More than five years have passed since American journalist Daniel Pearl was kidnapped and killed in Karachi, Pakistan, by a group calling itself the National Movement for the Restoration of Pakistani Sovereignty. Since that time, a number of books and films have attempted to shed light on the circumstances surrounding Pearl’s death. Michael Winterbottom’s A Mighty Heart, based on the 2003 memoir of the same name written by Pearl’s wife Mariane, is the latest to address the case, but in spite of a few privileged and humane moments, it proves largely not up to the task.

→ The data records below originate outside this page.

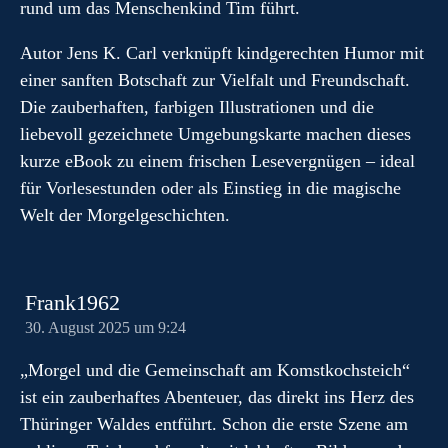
rund um das Menschenkind Tim führt.
Autor Jens K. Carl verknüpft kindgerechten Humor mit
einer sanften Botschaft zur Vielfalt und Freundschaft.
Die zauberhaften, farbigen Illustrationen und die
liebevoll gezeichnete Umgebungskarte machen dieses
kurze eBook zu einem frischen Lesevergnügen – ideal
für Vorlesestunden oder als Einstieg in die magische
Welt der Morgelgeschichten.
Frank1962
30. August 2025 um 9:24
„Morgel und die Gemeinschaft am Komstkochsteich“
ist ein zauberhaftes Abenteuer, das direkt ins Herz des
Thüringer Waldes entführt. Schon die erste Szene am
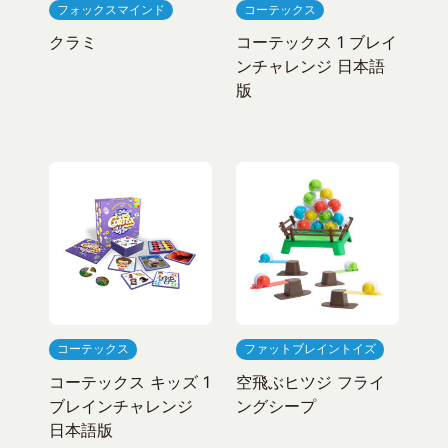
フォックスマインド
コーテックス
クラミ
コーテックス 1 ブレイ
ンチャレンジ 日本語
版
コーテックス
ファットブレイントイズ
コーテックス キッズ 1
空飛ぶヒツジ フライ
ブレインチャレンジ
ングシープ
日本語版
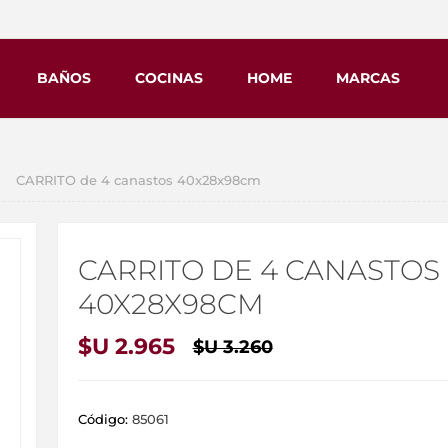
BAÑOS
COCINAS
HOME
MARCAS
CARRITO de 4 canastos 40x28x98cm
CARRITO DE 4 CANASTOS
40X28X98CM
$U 2.965
$U 3.260
Código:
85061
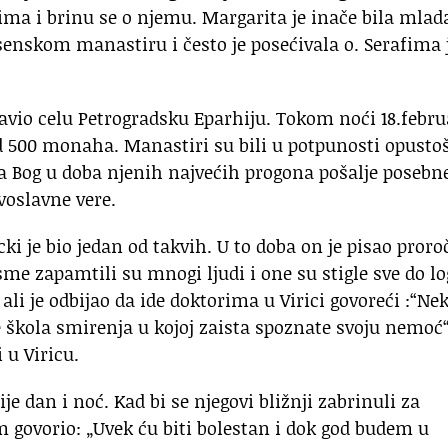
ima i brinu se o njemu. Margarita je inače bila mlad
enskom manastiru i često je posećivala o. Serafima 
lavio celu Petrogradsku Eparhiju. Tokom noći 18.febr
 od 500 monaha. Manastiri su bili u potpunosti opusto
 da Bog u doba njenih najvećih progona pošalje posebn
avoslavne vere.
cki je bio jedan od takvih. U to doba on je pisao proro
me zapamtili su mnogi ljudi i one su stigle sve do l
, ali je odbijao da ide doktorima u Virici govoreći :“Ne
je škola smirenja u kojoj zaista spoznate svoju nemoć
 u Viricu.
je dan i noć. Kad bi se njegovi bližnji zabrinuli za
m govorio: „Uvek ću biti bolestan i dok god budem u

As A Mighty Heart begins, we find Daniel Pearl (Dan Futterman), South Asia bureau chief for the Wall Street Journal, and his pregnant wife and fellow journalist Mariane (Angelina Jolie) living in Karachi with family friend Asra Q. Nomani (Archie Panjabi). Karachi is Pakistan’s largest city, densely populated, and in the words of Mrs. Pearl in her memoir, it “draws the desperately poor like a torch draws fireflies.”

Daniel is about to take a taxi to meet a contact who will then take him to Sheikh Mubarak Ali Shah Gilani, a religious leader suspected of involvement with “shoe bomber” Richard Reid. Pearl has been warned of the dangers involved with such a meeting by Randall Bennett (Will Patton), security officer of the US consulate in Karachi, but is told that so long as the meeting occurs in a public place the reporter should be safe.

When Daniel leaves, Mariane goes off on her own assignment and later meets Asra to shop for groceries in preparation for a dinner party to be held that evening. We don’t learn much about the dinner guests in the film. They are well dressed, rude and generally anti-American. The book is much clearer, and in its description of the guests, provides some insight into the enormous social inequality in Pakistan.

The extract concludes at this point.